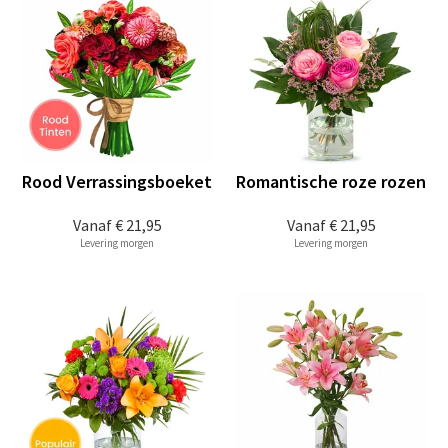
Rood Verrassingsboeket
Romantische roze rozen
Vanaf
€ 21,95
Vanaf
€ 21,95
Levering morgen
Levering morgen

—————

[Activity] Quote everything in the listing above exactly; pictures are the only thing to omit.

[Output below]
Rood Verrassingsboeket
Romantische roze rozen
Vanaf
€ 21,95
Vanaf
€ 21,95
Levering morgen
Levering morgen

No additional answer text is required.